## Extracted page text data
^^^^^^^^^^^^^^^^

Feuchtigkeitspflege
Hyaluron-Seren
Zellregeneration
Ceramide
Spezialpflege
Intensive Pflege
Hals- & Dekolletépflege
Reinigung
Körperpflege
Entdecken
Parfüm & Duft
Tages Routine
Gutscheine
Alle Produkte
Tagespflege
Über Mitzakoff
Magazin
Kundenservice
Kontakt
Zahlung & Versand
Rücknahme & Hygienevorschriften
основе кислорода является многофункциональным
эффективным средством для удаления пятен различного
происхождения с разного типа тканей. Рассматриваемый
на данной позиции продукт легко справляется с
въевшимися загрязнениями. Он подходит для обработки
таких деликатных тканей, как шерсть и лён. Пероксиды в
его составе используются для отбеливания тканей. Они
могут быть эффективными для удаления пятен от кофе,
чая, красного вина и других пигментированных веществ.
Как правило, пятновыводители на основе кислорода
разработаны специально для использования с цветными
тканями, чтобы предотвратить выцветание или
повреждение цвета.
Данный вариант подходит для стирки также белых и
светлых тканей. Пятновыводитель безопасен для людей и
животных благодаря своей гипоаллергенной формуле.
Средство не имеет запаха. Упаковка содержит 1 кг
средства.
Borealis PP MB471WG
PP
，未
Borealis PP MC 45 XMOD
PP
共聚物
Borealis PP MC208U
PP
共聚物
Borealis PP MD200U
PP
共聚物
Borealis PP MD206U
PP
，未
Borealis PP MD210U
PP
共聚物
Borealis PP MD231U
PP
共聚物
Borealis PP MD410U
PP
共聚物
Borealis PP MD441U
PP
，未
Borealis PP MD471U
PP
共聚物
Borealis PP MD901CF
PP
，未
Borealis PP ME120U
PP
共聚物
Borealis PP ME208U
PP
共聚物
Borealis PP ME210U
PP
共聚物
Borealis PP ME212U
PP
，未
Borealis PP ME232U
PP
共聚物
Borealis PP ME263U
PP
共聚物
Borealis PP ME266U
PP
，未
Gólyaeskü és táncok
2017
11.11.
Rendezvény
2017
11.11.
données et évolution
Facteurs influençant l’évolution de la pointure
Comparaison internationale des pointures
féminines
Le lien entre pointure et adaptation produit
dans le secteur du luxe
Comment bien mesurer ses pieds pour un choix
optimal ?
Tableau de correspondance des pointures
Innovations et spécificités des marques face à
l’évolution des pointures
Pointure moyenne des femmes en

^^^^^^^^^^^^^^^^

## GOAL OF THE EXERCISE
The answer is each line from the entries above in which the word "кислорода" occurs.

## ANSWER AREA
основе кислорода является многофункциональным
Как правило, пятновыводители на основе кислорода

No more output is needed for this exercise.